Avec La Confusion des sentiments, paru en 1927, Stefan Zweig propose une nouvelle moderne qui ne psychiatrise pas l’homosexualité. Douce nouvelle où se mêle amour et passion.
L’histoire
À soixante ans, le professeur Roland de D. se remémore la rencontre qui a changé sa vie. En effet, pour sa trentième année dans l’enseignement universitaire, ses collègues et étudiants ont établi une longue publication retraçant toutes les réussites de ce professeur. Celle-ci se présente comme une biographie. Mais elle lui semble incomplète. En effet, comment retracer sa vie professorale sans évoquer la rencontre qui l’a lancé sur cette voie ? Or ce livre qu’on lui a offert ignore tout du plus intime secret de son éveil à la vie intellectuelle. Et pour cause, il n’en a jamais parlé à personne.
Alors, en presque 130 pages, Roland de D. va nous partager l’origine de son parcours qui démarre à 19 ans. Ses premiers errements à Berlin où il va enchaîner les soirées alcoolisées et les rencontres d’un soir avec toutes ses berlinoises. Puis ses études dans une petite ville universitaire allemande où il rencontrera ce professeur, qu’il appellera maître, et qui lui partagera sa passion pour la littérature… mais pas seulement.
Qui est Stefan Zweig ?
Né en 1881 à Vienne, en Autriche-Hongrie, et mort en 1942, Stephan Zweig est un écrivain, dramaturge, journaliste et biographe autrichien.

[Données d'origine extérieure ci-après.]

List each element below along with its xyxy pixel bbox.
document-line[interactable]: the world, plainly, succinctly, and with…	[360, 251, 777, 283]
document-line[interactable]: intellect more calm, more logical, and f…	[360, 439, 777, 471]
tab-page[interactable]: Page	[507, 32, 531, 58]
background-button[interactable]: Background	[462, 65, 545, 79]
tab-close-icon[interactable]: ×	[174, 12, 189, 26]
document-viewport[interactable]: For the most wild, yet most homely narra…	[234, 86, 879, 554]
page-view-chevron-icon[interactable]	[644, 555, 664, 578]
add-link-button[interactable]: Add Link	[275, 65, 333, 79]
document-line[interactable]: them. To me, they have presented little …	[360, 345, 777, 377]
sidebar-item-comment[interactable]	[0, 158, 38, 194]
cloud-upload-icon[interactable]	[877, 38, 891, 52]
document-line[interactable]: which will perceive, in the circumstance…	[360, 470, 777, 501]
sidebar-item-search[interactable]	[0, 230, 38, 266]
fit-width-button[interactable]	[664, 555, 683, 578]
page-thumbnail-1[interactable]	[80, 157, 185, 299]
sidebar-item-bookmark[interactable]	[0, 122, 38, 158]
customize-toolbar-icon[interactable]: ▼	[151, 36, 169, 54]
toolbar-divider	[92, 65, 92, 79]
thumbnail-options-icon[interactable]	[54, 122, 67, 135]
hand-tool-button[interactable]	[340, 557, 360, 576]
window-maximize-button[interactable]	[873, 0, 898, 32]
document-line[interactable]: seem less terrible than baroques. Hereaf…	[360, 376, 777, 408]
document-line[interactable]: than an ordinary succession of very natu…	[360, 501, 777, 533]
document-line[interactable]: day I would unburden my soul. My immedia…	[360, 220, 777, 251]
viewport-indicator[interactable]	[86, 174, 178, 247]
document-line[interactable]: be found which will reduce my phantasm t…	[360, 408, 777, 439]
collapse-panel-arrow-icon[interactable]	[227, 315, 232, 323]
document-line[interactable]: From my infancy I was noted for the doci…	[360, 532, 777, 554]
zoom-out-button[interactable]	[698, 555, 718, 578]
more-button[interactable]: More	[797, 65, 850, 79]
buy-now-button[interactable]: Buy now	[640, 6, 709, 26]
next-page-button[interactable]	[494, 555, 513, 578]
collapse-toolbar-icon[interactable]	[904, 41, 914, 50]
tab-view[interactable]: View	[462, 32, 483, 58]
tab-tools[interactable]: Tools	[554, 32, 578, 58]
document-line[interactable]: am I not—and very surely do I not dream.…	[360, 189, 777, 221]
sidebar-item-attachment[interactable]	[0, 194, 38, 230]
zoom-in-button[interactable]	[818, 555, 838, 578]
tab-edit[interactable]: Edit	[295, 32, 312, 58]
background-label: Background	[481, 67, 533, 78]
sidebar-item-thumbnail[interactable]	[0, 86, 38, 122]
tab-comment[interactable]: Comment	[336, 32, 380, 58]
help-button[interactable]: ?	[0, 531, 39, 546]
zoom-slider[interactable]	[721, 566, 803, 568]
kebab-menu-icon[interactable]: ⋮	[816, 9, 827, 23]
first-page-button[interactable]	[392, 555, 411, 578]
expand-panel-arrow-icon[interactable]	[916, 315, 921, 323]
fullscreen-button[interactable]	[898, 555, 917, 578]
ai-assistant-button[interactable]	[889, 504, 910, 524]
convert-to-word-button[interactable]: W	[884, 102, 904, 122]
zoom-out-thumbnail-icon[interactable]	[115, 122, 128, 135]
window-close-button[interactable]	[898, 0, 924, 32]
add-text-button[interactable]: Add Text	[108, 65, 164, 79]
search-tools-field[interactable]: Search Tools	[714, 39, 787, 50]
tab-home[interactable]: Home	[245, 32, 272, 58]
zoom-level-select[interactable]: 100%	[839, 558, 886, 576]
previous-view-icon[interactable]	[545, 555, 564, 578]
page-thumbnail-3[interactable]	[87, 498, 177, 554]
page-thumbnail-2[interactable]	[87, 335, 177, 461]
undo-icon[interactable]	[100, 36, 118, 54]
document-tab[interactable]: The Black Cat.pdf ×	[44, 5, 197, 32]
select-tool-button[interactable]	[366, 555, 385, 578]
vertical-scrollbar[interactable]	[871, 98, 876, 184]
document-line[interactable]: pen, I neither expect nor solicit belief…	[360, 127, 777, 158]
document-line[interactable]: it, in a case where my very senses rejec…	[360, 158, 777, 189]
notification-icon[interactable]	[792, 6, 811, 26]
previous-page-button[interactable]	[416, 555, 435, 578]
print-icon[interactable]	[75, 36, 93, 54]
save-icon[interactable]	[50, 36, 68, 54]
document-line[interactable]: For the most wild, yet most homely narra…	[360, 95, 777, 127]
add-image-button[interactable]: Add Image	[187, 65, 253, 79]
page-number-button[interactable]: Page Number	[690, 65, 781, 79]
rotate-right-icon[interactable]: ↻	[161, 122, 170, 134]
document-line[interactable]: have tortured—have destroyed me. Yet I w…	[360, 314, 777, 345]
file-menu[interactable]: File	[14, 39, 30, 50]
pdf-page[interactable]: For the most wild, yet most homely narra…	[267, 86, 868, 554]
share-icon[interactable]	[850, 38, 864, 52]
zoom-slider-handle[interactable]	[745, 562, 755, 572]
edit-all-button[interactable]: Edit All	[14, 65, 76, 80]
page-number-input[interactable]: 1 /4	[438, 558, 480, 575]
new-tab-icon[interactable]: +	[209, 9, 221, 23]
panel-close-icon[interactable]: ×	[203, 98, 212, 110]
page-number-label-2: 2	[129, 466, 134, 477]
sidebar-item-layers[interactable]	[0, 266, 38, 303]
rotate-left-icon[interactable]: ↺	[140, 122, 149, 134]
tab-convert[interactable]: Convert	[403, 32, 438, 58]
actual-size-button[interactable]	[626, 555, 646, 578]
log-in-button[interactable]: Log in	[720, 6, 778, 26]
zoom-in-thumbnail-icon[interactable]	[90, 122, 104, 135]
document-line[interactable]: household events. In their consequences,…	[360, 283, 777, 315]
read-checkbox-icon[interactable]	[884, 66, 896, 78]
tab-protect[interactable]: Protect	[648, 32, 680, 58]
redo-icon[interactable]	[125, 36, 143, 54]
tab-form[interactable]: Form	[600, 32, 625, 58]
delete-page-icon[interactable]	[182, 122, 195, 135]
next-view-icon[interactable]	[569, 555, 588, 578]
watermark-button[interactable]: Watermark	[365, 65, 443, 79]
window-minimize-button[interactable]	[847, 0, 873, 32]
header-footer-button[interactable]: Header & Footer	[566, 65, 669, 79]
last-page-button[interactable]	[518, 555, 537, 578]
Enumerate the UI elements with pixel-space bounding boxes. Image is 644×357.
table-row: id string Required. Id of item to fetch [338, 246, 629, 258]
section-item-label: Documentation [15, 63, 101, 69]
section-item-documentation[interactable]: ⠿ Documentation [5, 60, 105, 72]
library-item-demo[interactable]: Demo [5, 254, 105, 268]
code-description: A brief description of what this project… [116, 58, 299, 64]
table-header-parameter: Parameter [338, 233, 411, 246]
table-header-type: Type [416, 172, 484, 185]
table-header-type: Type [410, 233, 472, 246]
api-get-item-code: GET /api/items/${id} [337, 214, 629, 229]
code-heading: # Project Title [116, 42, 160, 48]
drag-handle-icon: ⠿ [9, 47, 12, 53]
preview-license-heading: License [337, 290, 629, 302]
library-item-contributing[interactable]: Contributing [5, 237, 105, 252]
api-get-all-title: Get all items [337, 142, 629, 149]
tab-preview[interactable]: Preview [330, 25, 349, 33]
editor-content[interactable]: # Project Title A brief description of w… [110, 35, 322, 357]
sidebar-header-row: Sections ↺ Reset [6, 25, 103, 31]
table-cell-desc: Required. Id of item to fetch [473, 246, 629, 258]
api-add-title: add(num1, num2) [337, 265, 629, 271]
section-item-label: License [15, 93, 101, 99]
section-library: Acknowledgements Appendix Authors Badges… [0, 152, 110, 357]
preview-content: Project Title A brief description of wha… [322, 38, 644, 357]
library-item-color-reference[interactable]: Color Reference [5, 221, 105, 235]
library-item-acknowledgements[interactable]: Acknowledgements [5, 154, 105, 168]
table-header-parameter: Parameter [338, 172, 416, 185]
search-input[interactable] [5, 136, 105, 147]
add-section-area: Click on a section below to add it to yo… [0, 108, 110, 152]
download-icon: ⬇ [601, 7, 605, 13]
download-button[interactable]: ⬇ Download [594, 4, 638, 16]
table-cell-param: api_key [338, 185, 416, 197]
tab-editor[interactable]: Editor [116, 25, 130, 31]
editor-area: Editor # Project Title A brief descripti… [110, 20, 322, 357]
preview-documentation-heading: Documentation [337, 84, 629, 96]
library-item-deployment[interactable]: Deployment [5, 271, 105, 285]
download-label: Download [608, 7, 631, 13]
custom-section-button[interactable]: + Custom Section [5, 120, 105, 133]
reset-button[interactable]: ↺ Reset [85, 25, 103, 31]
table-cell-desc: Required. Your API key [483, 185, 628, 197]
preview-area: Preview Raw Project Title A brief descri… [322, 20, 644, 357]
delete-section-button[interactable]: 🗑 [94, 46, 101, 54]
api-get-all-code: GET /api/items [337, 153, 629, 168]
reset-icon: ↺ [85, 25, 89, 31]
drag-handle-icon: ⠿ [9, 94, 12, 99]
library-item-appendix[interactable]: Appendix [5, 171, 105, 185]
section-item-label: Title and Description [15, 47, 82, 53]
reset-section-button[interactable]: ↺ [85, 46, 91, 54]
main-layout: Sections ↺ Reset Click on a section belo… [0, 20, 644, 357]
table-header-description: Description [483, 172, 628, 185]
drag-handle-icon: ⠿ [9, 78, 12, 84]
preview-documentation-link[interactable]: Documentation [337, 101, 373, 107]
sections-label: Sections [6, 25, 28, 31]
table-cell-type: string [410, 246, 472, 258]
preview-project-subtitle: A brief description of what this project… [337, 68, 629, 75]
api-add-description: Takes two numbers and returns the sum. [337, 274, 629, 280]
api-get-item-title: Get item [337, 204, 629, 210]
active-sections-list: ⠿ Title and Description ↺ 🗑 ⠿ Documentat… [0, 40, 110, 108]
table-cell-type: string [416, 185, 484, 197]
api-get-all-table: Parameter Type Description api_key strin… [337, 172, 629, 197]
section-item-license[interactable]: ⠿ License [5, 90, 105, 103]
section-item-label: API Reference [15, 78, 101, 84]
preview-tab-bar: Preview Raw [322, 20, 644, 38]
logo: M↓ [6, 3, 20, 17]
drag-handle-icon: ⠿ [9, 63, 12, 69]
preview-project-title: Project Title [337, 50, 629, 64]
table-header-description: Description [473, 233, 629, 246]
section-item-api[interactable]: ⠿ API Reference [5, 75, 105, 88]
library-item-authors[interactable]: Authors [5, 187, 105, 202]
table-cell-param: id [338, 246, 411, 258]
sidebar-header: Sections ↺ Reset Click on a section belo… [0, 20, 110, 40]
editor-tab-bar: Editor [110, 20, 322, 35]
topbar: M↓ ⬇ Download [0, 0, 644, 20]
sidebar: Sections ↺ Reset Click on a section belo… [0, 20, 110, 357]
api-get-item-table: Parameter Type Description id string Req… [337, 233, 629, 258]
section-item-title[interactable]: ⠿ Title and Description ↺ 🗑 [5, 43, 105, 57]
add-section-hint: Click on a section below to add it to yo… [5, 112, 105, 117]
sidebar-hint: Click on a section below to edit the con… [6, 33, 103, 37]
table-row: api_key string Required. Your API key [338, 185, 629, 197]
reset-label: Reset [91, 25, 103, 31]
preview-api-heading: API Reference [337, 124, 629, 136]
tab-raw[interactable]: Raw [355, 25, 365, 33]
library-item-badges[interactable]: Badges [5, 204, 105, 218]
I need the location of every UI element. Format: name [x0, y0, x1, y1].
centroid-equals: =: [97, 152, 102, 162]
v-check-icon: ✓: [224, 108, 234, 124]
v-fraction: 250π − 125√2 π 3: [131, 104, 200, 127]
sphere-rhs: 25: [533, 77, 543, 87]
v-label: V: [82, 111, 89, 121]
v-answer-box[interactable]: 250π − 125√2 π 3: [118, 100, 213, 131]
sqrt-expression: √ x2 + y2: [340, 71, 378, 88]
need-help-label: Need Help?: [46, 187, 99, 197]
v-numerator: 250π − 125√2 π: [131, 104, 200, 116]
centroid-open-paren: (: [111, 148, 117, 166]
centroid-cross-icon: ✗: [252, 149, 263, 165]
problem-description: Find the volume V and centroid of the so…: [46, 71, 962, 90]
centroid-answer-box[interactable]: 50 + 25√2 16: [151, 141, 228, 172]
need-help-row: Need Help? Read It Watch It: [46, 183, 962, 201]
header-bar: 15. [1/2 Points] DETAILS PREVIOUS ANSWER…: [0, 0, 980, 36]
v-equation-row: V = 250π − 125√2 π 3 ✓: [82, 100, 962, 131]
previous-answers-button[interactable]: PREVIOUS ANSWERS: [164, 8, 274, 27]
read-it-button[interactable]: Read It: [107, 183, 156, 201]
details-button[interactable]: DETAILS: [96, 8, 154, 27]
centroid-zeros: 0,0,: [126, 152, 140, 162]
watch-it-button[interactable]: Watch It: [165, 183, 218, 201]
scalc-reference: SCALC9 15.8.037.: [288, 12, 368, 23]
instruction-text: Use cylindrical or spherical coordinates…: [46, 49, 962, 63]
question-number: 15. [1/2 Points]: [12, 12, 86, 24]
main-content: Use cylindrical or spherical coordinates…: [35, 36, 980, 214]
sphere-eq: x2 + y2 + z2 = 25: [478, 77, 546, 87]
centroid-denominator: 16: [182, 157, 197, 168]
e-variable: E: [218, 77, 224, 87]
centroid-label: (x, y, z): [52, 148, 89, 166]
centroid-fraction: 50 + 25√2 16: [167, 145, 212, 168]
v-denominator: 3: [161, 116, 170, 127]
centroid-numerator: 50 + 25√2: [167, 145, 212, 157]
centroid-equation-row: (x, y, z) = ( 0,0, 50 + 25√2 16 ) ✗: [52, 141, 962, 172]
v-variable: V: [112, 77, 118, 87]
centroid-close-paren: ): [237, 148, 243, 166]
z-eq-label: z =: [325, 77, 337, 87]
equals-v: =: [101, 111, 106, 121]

Ami de Sigmund Freud, Arthur Schnitzler, Romain Rolland, Richard Strauss et Émile Verhaeren, il fait partie de l’intelligentsia juive viennoise, avant de fuir son pays natal en 1934 en raison de la montée du nazisme. Réfugié à Londres, il y a poursuit une carrière de biographe, et surtout d’auteur de romans et de nouvelles.
Comment est-il arrivé sur ma table de chevet ?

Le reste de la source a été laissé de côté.